- The award for the restaurant industry’s top comeback of 2017 goes to McDonald’s.
- McDonald’s is on a roll, after a serious sales slump.
- The chain is finally managing to modernise – without losing value shoppers.
As the restaurant industry has floundered in 2017, a few major players have triumphed.
Prime among these is McDonald’s – a chain so dominant, that its success sends shockwaves throughout the rest of the industry.
However, McDonald’s newfound swagger was far from guaranteed. In 2015, McDonald’s was struggling to substantially grow sales, especially in the US.
Introducing all-day breakfast in late 2015 helped kick off a turnaround. However, concerns remained that all-day breakfast was a single platform that could be boosting sales, while pre-existing issues festered unaddressed.
2017 was the year those fears were put to rest.
In late October, McDonald’s achieved its third quarter of McDonald’s US comparable sales growth, and the ninth quarter of global comparable sales growth. Over the last two years, same-store sales have increased 5.4% in the US, according to UBS.
“We’re building a better McDonald’s and winning back customers with great tasting food, compelling value, and an enhanced experience,” CEO Steve Easterbrook said in a call with investors at the time.
McDonald’s is finally modernising
Since becoming McDonald’s CEO in 2015, Easterbrook has returned to the concepts of enhancing, elevating, and modernising the chain again and again.

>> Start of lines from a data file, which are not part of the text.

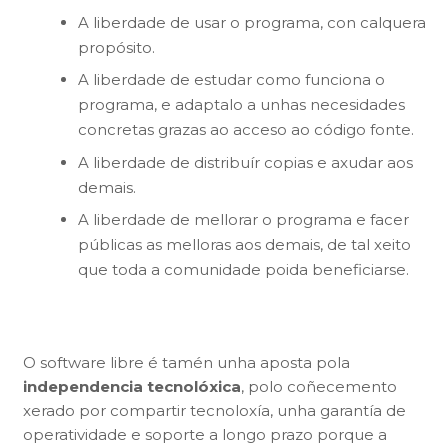
A liberdade de usar o programa, con calquera
propósito.
A liberdade de estudar como funciona o
programa, e adaptalo a unhas necesidades
concretas grazas ao acceso ao código fonte.
A liberdade de distribuír copias e axudar aos
demais.
A liberdade de mellorar o programa e facer
públicas as melloras aos demais, de tal xeito
que toda a comunidade poida beneficiarse.
O software libre é tamén unha aposta pola
independencia tecnolóxica
, polo coñecemento
xerado por compartir tecnoloxía, unha garantía de
operatividade e soporte a longo prazo porque a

Much of this modernisation is taking place on the menu. In September, McDonald’s announced it had added a new set of more gourmet espresso-based drinks to the menu.
McDonald’s has also rolled out a number of new menu items that use higher-quality ingredients – and cost customers more money.

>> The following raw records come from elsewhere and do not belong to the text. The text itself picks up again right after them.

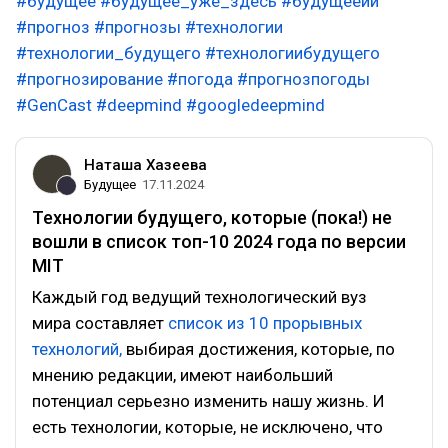
#будущее
#будущее_уже_здесь
#будущееии
#прогноз
#прогнозы
#технологии
#технологии_будущего
#технологиибудущего
#прогнозирование
#погода
#прогнозпогоды
#GenCast
#deepmind
#googledeepmind
Наташа Хазеева
Будущее
17.11.2024
Технологии будущего, которые (пока!) не
вошли в список топ-10 2024 года по версии
MIT
Каждый год ведущий технологический вуз
мира составляет
список из 10 прорывных
технологий,
выбирая достижения, которые, по
мнению редакции, имеют наибольший
потенциал серьезно изменить нашу жизнь. И
есть технологии, которые, не исключено, что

“Signature crafted” sandwiches made with ingredients like sriracha, guacamole, and artisan grilled chicken, as well as the new Buttermilk Crispy Tenders, have proved to be a hit among customers, according to executives. And, according to franchisees, “hot of the grill” fresh beef burgers have also boosted sales where they have been available.
“When we improve the taste and quality of our products to meet customers’ rising expectations, they reward us with business,” Easterbrook said in October.

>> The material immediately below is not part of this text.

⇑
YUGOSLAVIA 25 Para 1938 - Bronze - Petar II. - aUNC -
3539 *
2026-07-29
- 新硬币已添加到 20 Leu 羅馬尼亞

The upgrades are also taking place off the menu.
By the end of 2017, all US McDonald’s will offer mobile order-and-pay, which executives believe will continue to attract customers and boost sales. And, 13% of McDonald’s US locations have been remodeled for the chain’s “experience of tomorrow” layout, which includes ordering kiosks and optional table service.
Doubling down on deals
Despite the emphasis on elevating and modernising McDonald’s, the chain did not lose its focus on budget shoppers.
After McDonald’s killed the Dollar Menu in 2014, the chain seriously suffered.
Finally, in 2016, McDonald’s found a suitable replacement: The McPick 2. The promotion continues to evolve, but in its current form, it allows customers to order two items from a list (which varies regionally), paying just $US5.
With the McPick 2 and $US1 beverage deals (or $US2 for McCafe drinks), McDonald’s has finally rediscovered the secret to winning over bargain shoppers.
In 2018, the chain is only going to get stronger when it comes to value. Starting January 4, McDonald’s is rolling out the “$US1 $US2 $US3 menu” – a new take on its iconic Dollar Menu.